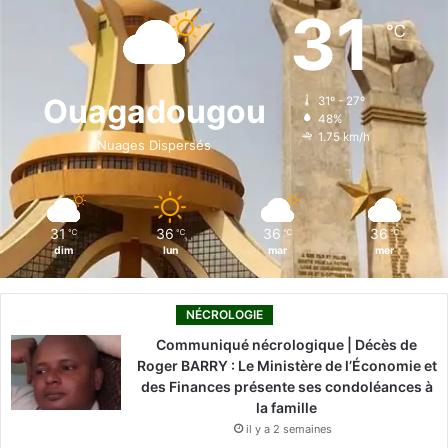
e
k
T
t
T
31
℃
b
e
u
a
o
o
d
b
g
k
Ouagadougou
31º - 27º
48%
o
i
e
r
1.75 km/h
Nuages Dispersés
k
n
a
m
31
36
36
36
℃
℃
℃
℃
dim
lun
mar
mer
NÉCROLOGIE
Communiqué nécrologique | Décès de
Roger BARRY : Le Ministère de l’Économie et
des Finances présente ses condoléances à
la famille
il y a 2 semaines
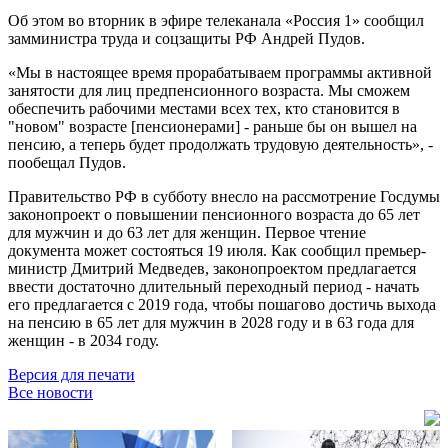
Об этом во вторник в эфире телеканала «Россия 1» сообщил
замминистра труда и соцзащиты РФ Андрей Пудов.
«Мы в настоящее время прорабатываем программы активной
занятости для лиц предпенсионного возраста. Мы сможем
обеспечить рабочими местами всех тех, кто становится в
"новом" возрасте [пенсионерами] - раньше бы он вышел на
пенсию, а теперь будет продолжать трудовую деятельность», -
пообещал Пудов.
Правительство РФ в субботу внесло на рассмотрение Госдумы
законопроект о повышении пенсионного возраста до 65 лет
для мужчин и до 63 лет для женщин. Первое чтение
документа может состояться 19 июля. Как сообщил премьер-
министр Дмитрий Медведев, законопроектом предлагается
ввести достаточно длительный переходный период - начать
его предлагается с 2019 года, чтобы пошагово достичь выхода
на пенсию в 65 лет для мужчин в 2028 году и в 63 года для
женщин - в 2034 году.
Версия для печати
Все новости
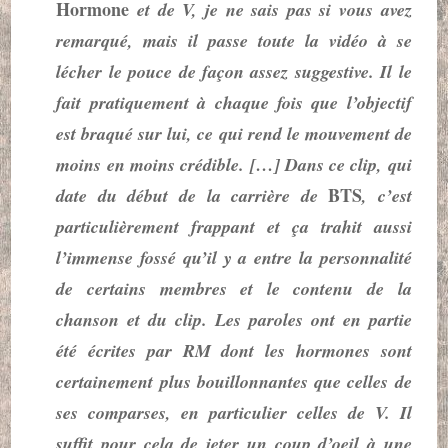
Hormone
et de V, je ne sais pas si vous avez
remarqué, mais il passe toute la vidéo à se
lécher le pouce de façon assez suggestive. Il le
fait pratiquement à chaque fois que l’objectif
est braqué sur lui, ce qui rend le mouvement de
moins en moins crédible. […] Dans ce clip, qui
BTS
date du début de la carrière de
, c’est
particulièrement frappant et ça trahit aussi
l’immense fossé qu’il y a entre la personnalité
de certains membres et le contenu de la
chanson et du clip. Les paroles ont en partie
été écrites par RM dont les hormones sont
certainement plus bouillonnantes que celles de
ses comparses, en particulier celles de V. Il
suffit pour cela de jeter un coup d’oeil à une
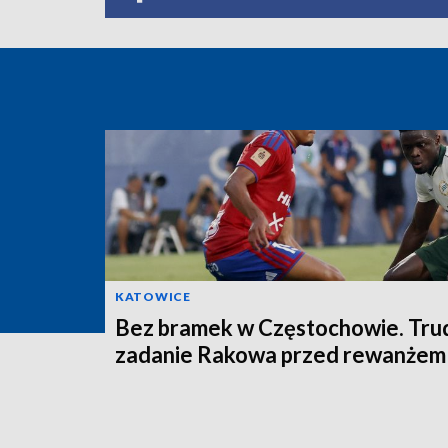
KATOWICE
Bez bramek w Częstochowie. Tru
zadanie Rakowa przed rewanżem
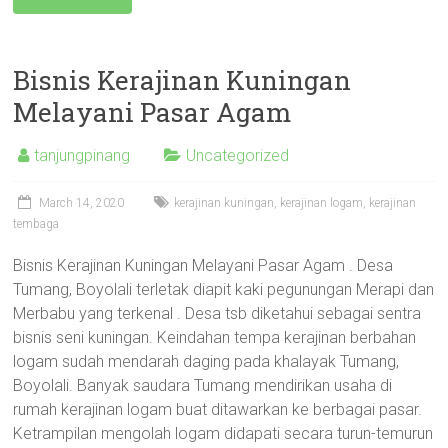
Bisnis Kerajinan Kuningan
Melayani Pasar Agam
tanjungpinang
Uncategorized
March 14, 2020
kerajinan kuningan
,
kerajinan logam
,
kerajinan
tembaga
Bisnis Kerajinan Kuningan Melayani Pasar Agam . Desa
Tumang, Boyolali terletak diapit kaki pegunungan Merapi dan
Merbabu yang terkenal . Desa tsb diketahui sebagai sentra
bisnis seni kuningan. Keindahan tempa kerajinan berbahan
logam sudah mendarah daging pada khalayak Tumang,
Boyolali. Banyak saudara Tumang mendirikan usaha di
rumah kerajinan logam buat ditawarkan ke berbagai pasar.
Ketrampilan mengolah logam didapati secara turun-temurun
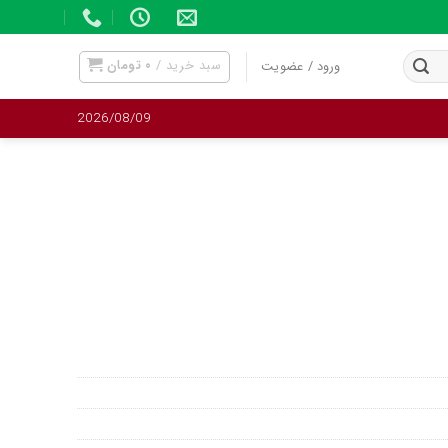
سبد خرید /
۰
تومان
ورود / عضویت
2026/08/09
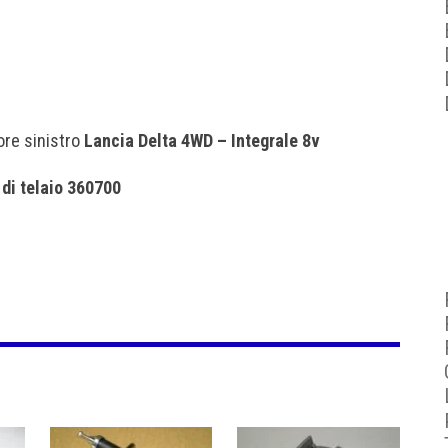
ore sinistro
Lancia Delta 4WD – Integrale 8v
° di telaio 360700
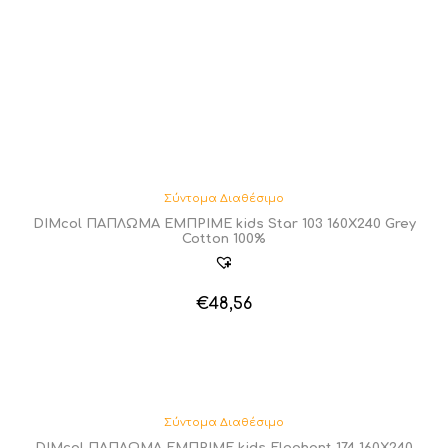
Σύντομα Διαθέσιμο
DIMcol ΠΑΠΛΩΜΑ ΕΜΠΡΙΜΕ kids Star 103 160Χ240 Grey
Cotton 100%
€
48,56
Σύντομα Διαθέσιμο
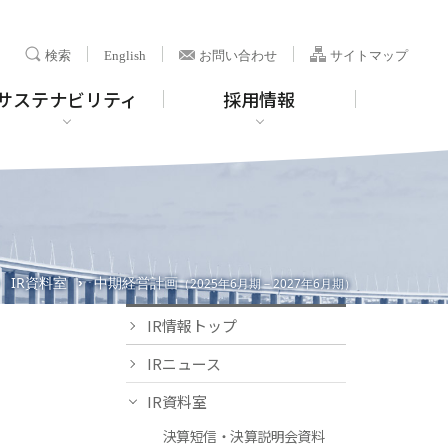
検索
En
glish
お問い合わせ
サイトマップ
サステナビリティ
採用情報
IR資料室
中期経営計画
›
›
（2025年6月期－2027年6月期）
IR情報トップ
IRニュース
IR資料室
決算短信・決算説明会資料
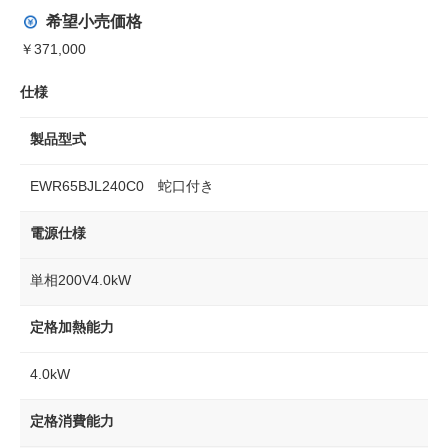
希望小売価格
￥371,000
仕様
製品型式
EWR65BJL240C0 蛇口付き
電源仕様
単相200V4.0kW
定格加熱能力
4.0kW
定格消費能力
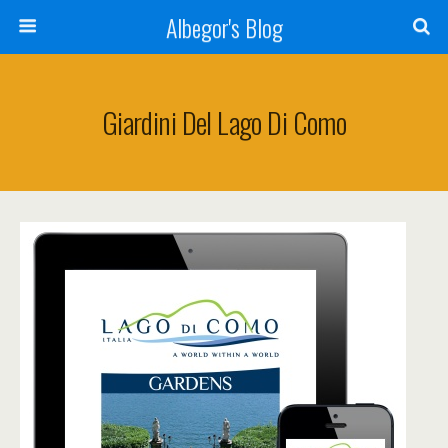
Albegor's Blog
Giardini Del Lago Di Como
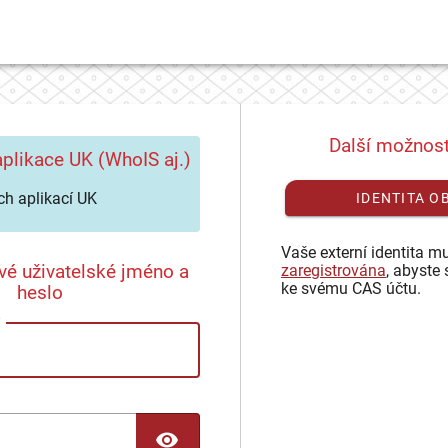
Další možnost
plikace UK (WhoIS aj.)
h aplikací UK
IDENTITA O
Vaše externí identita mu
vé uživatelské jméno a
zaregistrována
, abyste 
ke svému CAS účtu.
heslo
TOGGLE PASSWORD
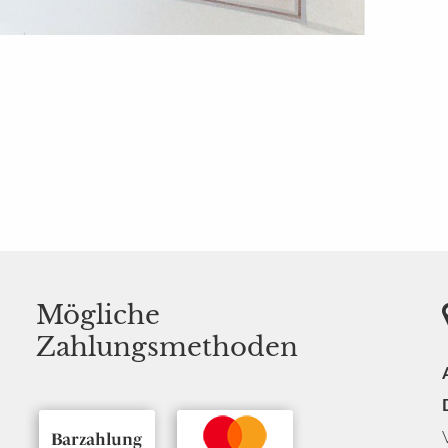
Mögliche
Zahlungsmethoden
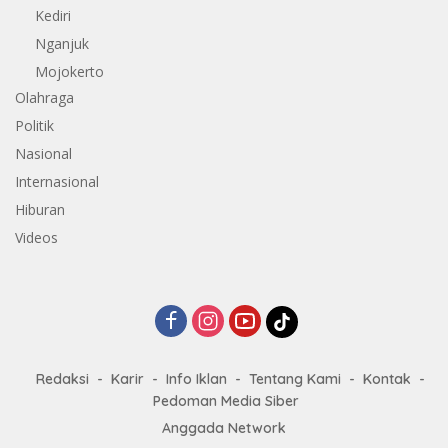
Kediri
Nganjuk
Mojokerto
Olahraga
Politik
Nasional
Internasional
Hiburan
Videos
Redaksi
Karir
Info Iklan
Tentang Kami
Kontak
Pedoman Media Siber
Anggada Network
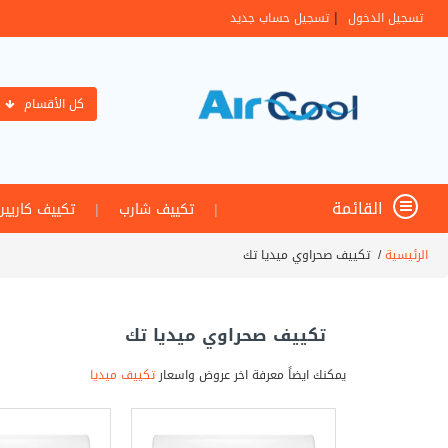
|
تسجيل الدخول
تسجيل حساب جديد
كل الأقسام
القائمة
|
تكييف شارب
|
تكييف كاريير
الرئيسية
/
تكييف صحراوي ميديا تك
تكييف صحراوي ميديا تك
يمكنك ايضاً معرفة اخر عروض واسعار
تكييف ميديا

------------------------------------

§ **Your task**
Pull every line containing "Tumang" from the data.

§ **Reply to the exercise**
Tumang, Boyolali terletak diapit kaki pegunungan Merapi dan
logam sudah mendarah daging pada khalayak Tumang,
Boyolali. Banyak saudara Tumang mendirikan usaha di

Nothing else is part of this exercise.